Exercise instructions: Exact retyping of the data: please keep every word and drop each picture.

Material to process:
<<<<

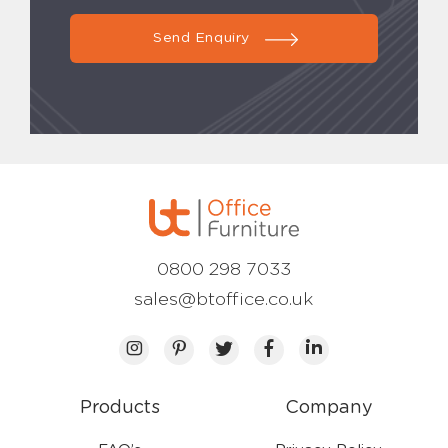
Send Enquiry
0800 298 7033
sales@btoffice.co.uk
Products
Company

>>>>

Exercise result:
Send Enquiry
0800 298 7033
sales@btoffice.co.uk
Products
Company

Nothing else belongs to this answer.